[Page images and extracted text]

[Start of section]

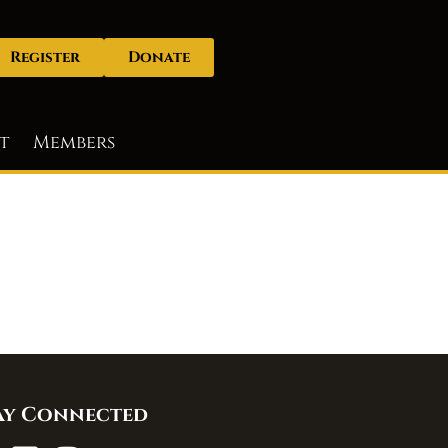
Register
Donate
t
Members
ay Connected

[End of section]
[Start of section]

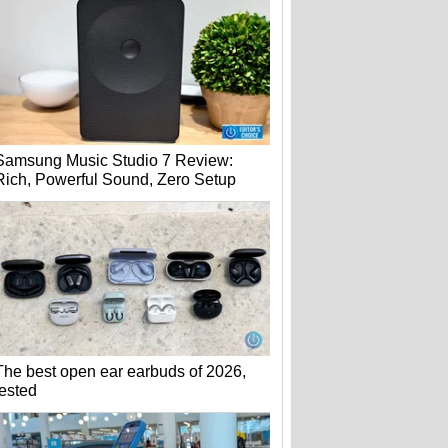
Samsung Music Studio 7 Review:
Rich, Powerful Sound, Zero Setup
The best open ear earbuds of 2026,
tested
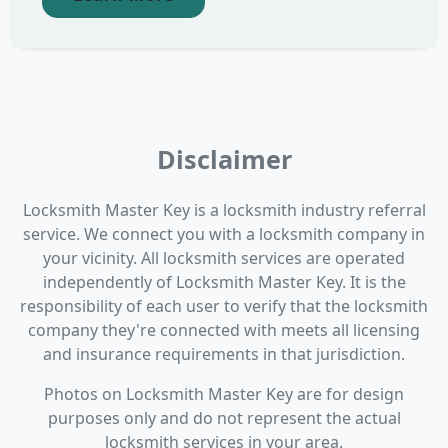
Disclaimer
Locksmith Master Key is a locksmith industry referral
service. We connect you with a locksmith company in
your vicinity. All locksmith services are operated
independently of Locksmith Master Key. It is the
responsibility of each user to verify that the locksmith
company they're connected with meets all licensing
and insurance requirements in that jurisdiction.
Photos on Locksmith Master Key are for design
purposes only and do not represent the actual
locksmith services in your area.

[End of section]
[Start of section]

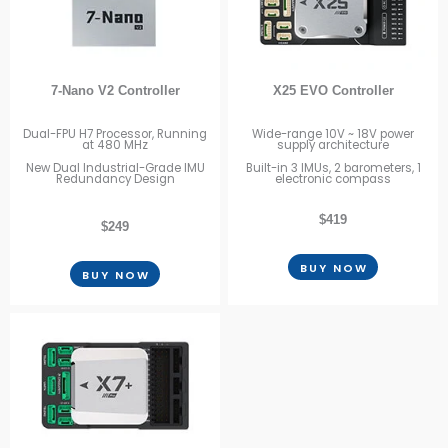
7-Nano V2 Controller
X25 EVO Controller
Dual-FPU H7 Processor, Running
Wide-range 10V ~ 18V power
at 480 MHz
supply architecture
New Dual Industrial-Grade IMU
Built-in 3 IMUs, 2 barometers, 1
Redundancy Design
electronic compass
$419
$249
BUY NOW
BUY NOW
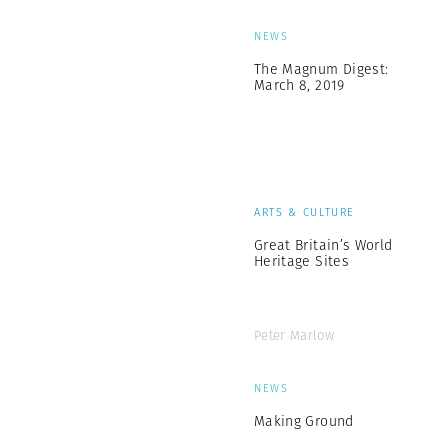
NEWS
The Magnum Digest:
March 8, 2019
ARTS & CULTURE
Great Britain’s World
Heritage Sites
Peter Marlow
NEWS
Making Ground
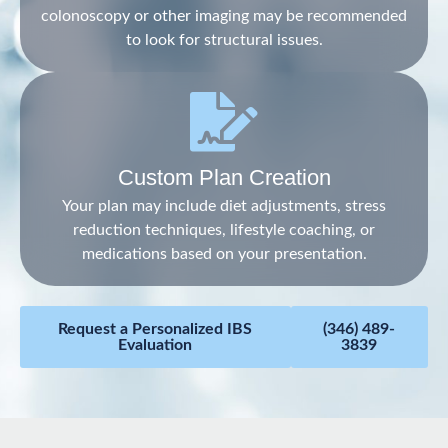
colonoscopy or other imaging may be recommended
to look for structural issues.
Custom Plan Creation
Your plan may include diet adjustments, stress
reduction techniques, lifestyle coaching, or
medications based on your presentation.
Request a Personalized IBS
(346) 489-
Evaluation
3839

[End of section]

[Task instructions] Every line containing the string "company" in the entries should be counted; give the resulting number and nothing else.

[Exercise response] 2